There are many core flooding studies showing that the liquid-measured permeability is lower than the Klinkenberg-corrected gas permeability. The flow velocity in a low pressure gradient regime is lower than what is estimated from Darcy's law. This phenomenon is considered as low-velocity non-Darcy flow in the literature. Besides, many researchers believe that there is a threshold pressure gradient (TPG) that needs to be overcome before the fluid flow can occur. The related results in the literature are critically reviewed in this paper. By analyzing the flow mechanism, considering boundary effect, and presenting counter examples, we conclude that the low-velocity non-Darcy flow regime consists of a nonlinear flow part and a linear flow part. The nonlinear flow part starts from the zero pressure gradient instead of TPG. Based on this observation, a non-Darcy model is introduced and the corresponding correlation parameters are derived by fitting the available experimental data. This model is used to estimate the well performance of a vertical well and a multi-fractured horizontal well.
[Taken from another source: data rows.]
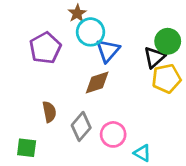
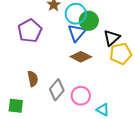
cyan circle: (91, 32) -> (76, 14), moved
green circle: (168, 41) -> (89, 21), moved
brown diamond: (97, 83) -> (81, 57), moved, turned 45

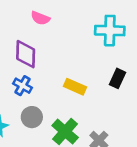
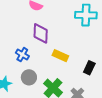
purple diamond: (26, 54) -> (41, 33), moved
black rectangle: (117, 78) -> (89, 68), moved

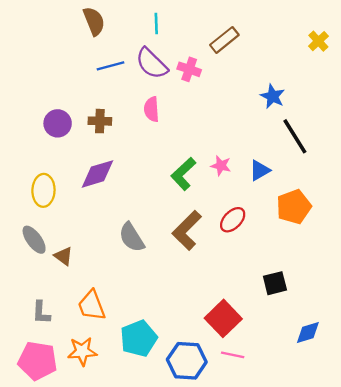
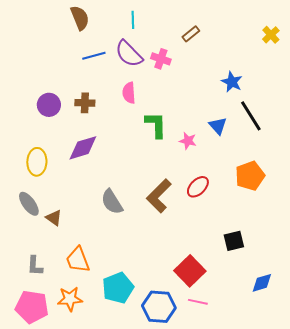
brown rectangle: (224, 40) -> (191, 34), size x0.7
blue triangle: (260, 170) -> (218, 126), moved, turned -42
green L-shape: (183, 174) -> (156, 125), moved, turned 132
For a vertical well, the production rate of non-Darcy flow is much smaller than that of Darcy flow, and the ultimate oil recovery of non-Darcy flow is approximately 48% of the Darcy flow. The production rate of a multi-fractured horizontal well if non-Darcy flow is considered is smaller in the beginning but greater than the corresponding Darcy flow rate after about some time (in our example model, 2700 days). The ultimate recovery factor of non-Darcy flow is 80% of Darcy flow, which indicates that multi-fractured wells are less affected by the low-velocity non-Darcy phenomenon compared with the vertical wells. Multi-fractured horizontal wells exhibit a significant advantage in developing shale and tight reservoirs, and low velocity non-Darcy flow plays a significant impact on the well production performance in tight and shale reservoirs.